In November, Alibaba’s logistics affiliate, Cainiao, broke its own record during the “11.11” holiday by handling more than 1 billion orders in a single day. The fact that such a feat could occur is a credit to Wan Lin, president of Cainiao Network Technology.
Wan first joined the company as vice president in 2014. Under his leadership, Cainiao has built the largest smart warehousing network in China, Wan is perhaps best known for leading the international expansion of Cainiao’s cross-border logistics operations.
This year, Cainiao made a momentous decision – with far more potential impact than any logistical stunt. The Hangzhou-based logistics giant revealed plans for the construction of “eHubs” in up to six cities in Asia, Europe and the Middle East “to meet the surging cross-border e-commerce needs.” Dubai was selected as the future site for one a Cainiao logistics hub, along with Kuala Lumpur, Liège, Moscow and Hangzhou.
Soon after unveiling the first five eHubs, Cainiao revealed a US$1.5 billion investment in a joint-venture (JV) logistics center at Hong Kong International Airport (HKG), which will effectively act as its sixth hub. With the investment, Cainiao will own a 51 percent controlling stake in the new 380,000-square-meter JV logistics hub, adjacent to HKG, with China National Aviation Corp. (CNAC) and YTO Express holding minority shares of 35 percent and 14 percent, respectively. When the facility is finished, sometime in 2023, Cainiao said it would begin ramping up capacity to “tens of millions of parcels” each year and a total annual capacity of up to 1.7 million tonnes.

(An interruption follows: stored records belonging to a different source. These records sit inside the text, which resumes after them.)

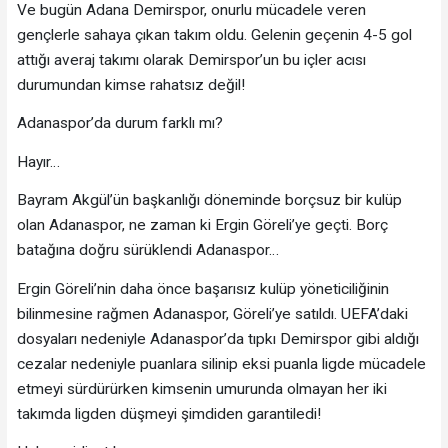
Ve bugün Adana Demirspor, onurlu mücadele veren
gençlerle sahaya çıkan takım oldu. Gelenin geçenin 4-5 gol
attığı averaj takımı olarak Demirspor’un bu içler acısı
durumundan kimse rahatsız değil!
Adanaspor’da durum farklı mı?
Hayır…
Bayram Akgül’ün başkanlığı döneminde borçsuz bir kulüp
olan Adanaspor, ne zaman ki Ergin Göreli’ye geçti. Borç
batağına doğru sürüklendi Adanaspor…
Ergin Göreli’nin daha önce başarısız kulüp yöneticiliğinin
bilinmesine rağmen Adanaspor, Göreli’ye satıldı. UEFA’daki
dosyaları nedeniyle Adanaspor’da tıpkı Demirspor gibi aldığı
cezalar nedeniyle puanlara silinip eksi puanla ligde mücadele
etmeyi sürdürürken kimsenin umurunda olmayan her iki
takımda ligden düşmeyi şimdiden garantiledi!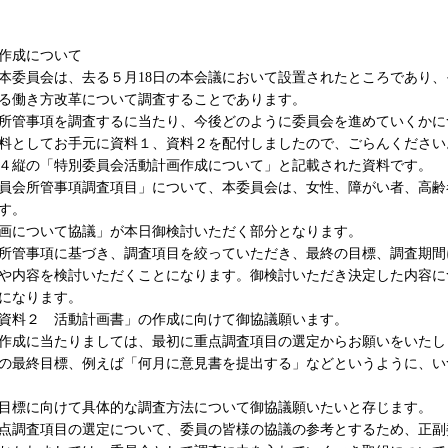
作成について
本委員会は、去る５月18日の本会議において設置されたところであり
る働き方改革について調査することであります。
所管事項を調査するに当たり、今後どのように委員会を進めていくかに
料としてお手元に資料１、資料２を配付しましたので、ごらんください
４縦の「特別委員会活動計画作成について」と記載された資料です。
会所管事項調査項目」について、本委員会は、女性、障がい者、高齢
す。
画について協議」が本日御検討いただく部分となります。
管事項に基づき、調査項目を絞っていただき、最終の目標、調査期間
や内容を検討いただくことになります。御検討いただき決定した内容に
になります。
資料２ 活動計画書」の作成に向けて御協議願います。
作成に当たりましては、最初に重点調査項目の選定からお願いをいたし
最終目標、例えば「何月に意見書を提出する」などというように、い
目標に向けて具体的な調査方法について御協議願いたいと存じます。
調査項目の選定について、委員の皆様の協議の参考とするため、正副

“Hong Kong is an important trans-shipment center for China’s cross-border e-commerce,” he said. “Cainiao already has three Global Fulfillment Centers in Hong Kong. It is an important gateway for global goods to enter the mainland China market and vice-versa.”

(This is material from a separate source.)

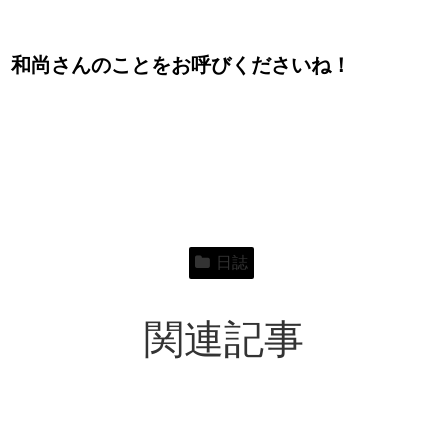
、和尚さんのことをお呼びくださいね！
日誌
関連記事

As Cainiao’s eHubs become operational, the network’s reliance on airlift is expected to grow exponentially. “Upon the establishment of the first six Global Logistics eHubs, global air routes used by the intelligent logistics network will also expand rapidly,” Wan said.
Expanded logistics infrastructure supports the Alibaba Group’s goal of reducing average delivery times to 24 hours across China and 72 hours to the rest of the world. “Air cargo, as well as an international smart logistics network, are inseparable elements to achieve this goal,” Wan said. This realization is, in part, what drove Alibaba and Cainiao to “commit to building the backbone for a smart logistics network,” he added.
Another key pillar of Alibaba’s grandiose cross-border vision includes major reductions to logistics costs, from around 15 percent, as of June 2018, down to less than 5 percent of China’s gross domestic product. While this may be an unconventional way to drive efficiency, the cost-cutting strategy leaves open the question of whether carriers can work with Cainiao in a mutually-beneficial manner. However, with more than 3,000 delivery partners integrating 30 million square meters of warehousing space and 3 million delivery personnel into Cainiao’s Network, companies are still more than willing.
Cainiao’s focus on cross-border service expansion and global partnerships suggests that, much like Amazon and JD.com, Cainiao also could choose to invest in airlines and pursue the development of an own-controlled network.
As we make the turn to 2019, we can expect Cainiao to add capacity, but it’s up to Lin to make that determination. “We firmly believe today’s records,” he said, “will become the normal daily capacity in the coming years.”